I am back from a sentencing today and again it is obvious. What matters when it comes to sentencing is the protection of society. So says virtually every judge you encounter in any courtroom in any sentencing proceeding.

How can you best demonstrate that your conduct does not pose a risk to the community? That’s what it usually comes down to as the judge decides your sentence.  Here are a couple suggestions:

1.  Look like you understand the serious nature of the situation.  I heard it again today: "you would not believe how people look when they come into their sentencing proceeding." The judge who said that wasn’t just talking about physical appearance, it was bigger than that. In the world of "us and them" you need to look like you are part of the group of folks who follow the law. If you look like you belong in prison, you might just get there. So tone it down and try to fit in. Don’t look dangerous!

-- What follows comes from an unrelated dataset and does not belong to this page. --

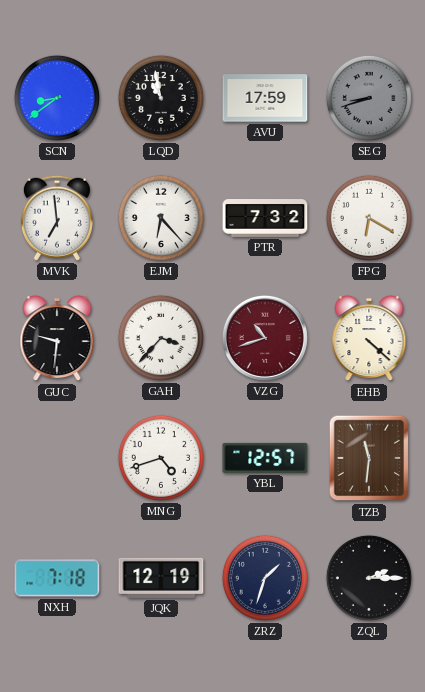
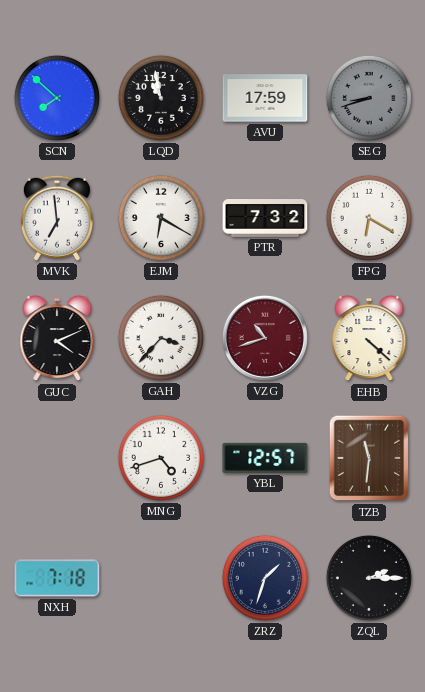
SCN: 8:39 -> 7:52
EJM: 6:23 -> 6:20
GUC: 9:31 -> 4:11
JQK: 12:19 -> none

2.  Be willing to admit that your decisions have put you in this situation.  Don’t make excuses for your conduct. Admit that it was wrong and explain what you have learned since the situation that brings you to court. 

3.  Do not claim that "it was all just a big mistake." That never sells. Never. Judges hear about the "big mistake" all the time. You likely made a decision, not a mistake. If you admit that, you have the chance of appearing remorseful. Blame it on some "mistake" and the court will not be swayed to think that you would never repeat the crime. If the judge thinks you will repeat the crime, you are going to get a tougher sentence.

Look – the whole reason for the justice system is to protect society. It’s less about fairness than it is about reality. If the court is not convinced that you can be counted on to follow the law, you cannot expect to minimize the consequences of your actions. So pay attention in the courtroom, act like you get it, and try to look more like an observer than a criminal.